Additionally, lectures on oral squamous cell carcinoma focused on analysis of tissue gene expression profiles, apoptosis gene arrays and other up to date molecular biological methods. Interestingly, a variety of different approaches for treatment of recurrent aphthous stomatitis are being piloted including 1.3.–1.6. beta-glucan, matrix metallo-proteinase inhibitors hyaluronic acid. Although these therapeutic approaches vary greatly in their basic intervention principles they appear to be promising in their ability to reduce the length of time that ulcers persist.

Regarding the organ transplant patient, the importance of dental treatment prior to stem cell transplantation and other organ transplantation procedures like heart and liver transplantation have been demonstrated suggesting that dental treatment before organ transplantation does not have to be radical, and that the risk of organ transplant rejection due to dental foci and infection is minimal.
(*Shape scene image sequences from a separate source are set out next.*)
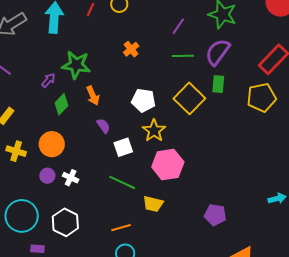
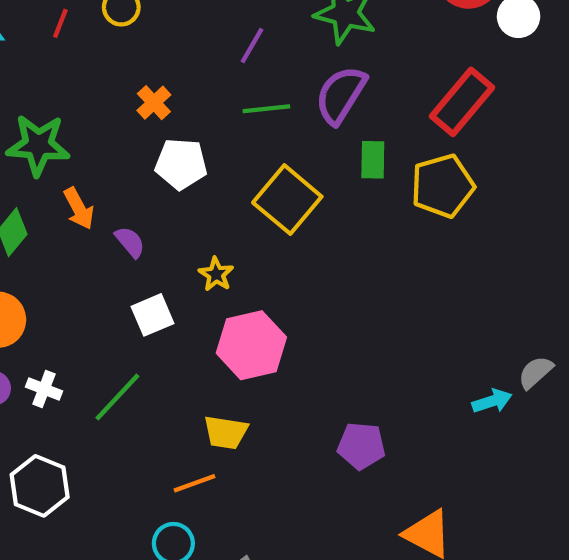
green rectangle: (218, 84) -> (373, 160), moved
white pentagon: (143, 100) -> (181, 164), moved
purple semicircle: (103, 126) -> (130, 242), moved
yellow star: (154, 131) -> (216, 274), size x0.7
green line: (122, 182) -> (117, 397), moved, turned -68
orange line: (121, 228) -> (194, 483), moved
Although dentistry is often perceived as a restorative discipline with little interest in oral biology this is clearly not the case for oral medicine, which is a research based and driven discipline. In oral medicine we recognize that not only dental hard structures and the restoration of teeth are the main objectives of oral health sciences, but that the entire oral cavity and its soft tissue structures are in focus also. It was therefore a pleasure to note the increased attendance at the 7th Biennial Congress of the European Association of Oral Medicine. This points towards an increase of interest in this field of oral health and disease – in particular amongst young researchers.
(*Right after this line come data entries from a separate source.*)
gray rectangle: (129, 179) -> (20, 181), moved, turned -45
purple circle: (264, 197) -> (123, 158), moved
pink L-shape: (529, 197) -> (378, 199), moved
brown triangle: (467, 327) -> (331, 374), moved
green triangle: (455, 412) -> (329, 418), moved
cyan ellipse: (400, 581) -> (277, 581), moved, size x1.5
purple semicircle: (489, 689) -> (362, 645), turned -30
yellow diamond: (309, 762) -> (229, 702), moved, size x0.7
The Journal of Oral Biosciences & Medicine also covers basic disciplines like oral physiology and patho-physiology, oral microbiology, oral biology, oral genetics as well as oral molecular biology fields, which have developed substantially during the last years. It is of utmost importance for those who work within dentistry to realise the importance of increased research in these areas. Such efforts are also essential if future oral medicine is to be improved. Otherwise, politicians will consider dentistry as a non-academic discipline, which can easily and much more cheaply be taught at a technical college. The avoidance of this disastrous development must be the main focus of all those working in oral medicine and associated fields of oral health sciences.

The 7th Biennial Congress of the European Association of Oral Medicine successfully highlighted the need to promote and encourage further high quality research within this discipline in all parts of the world.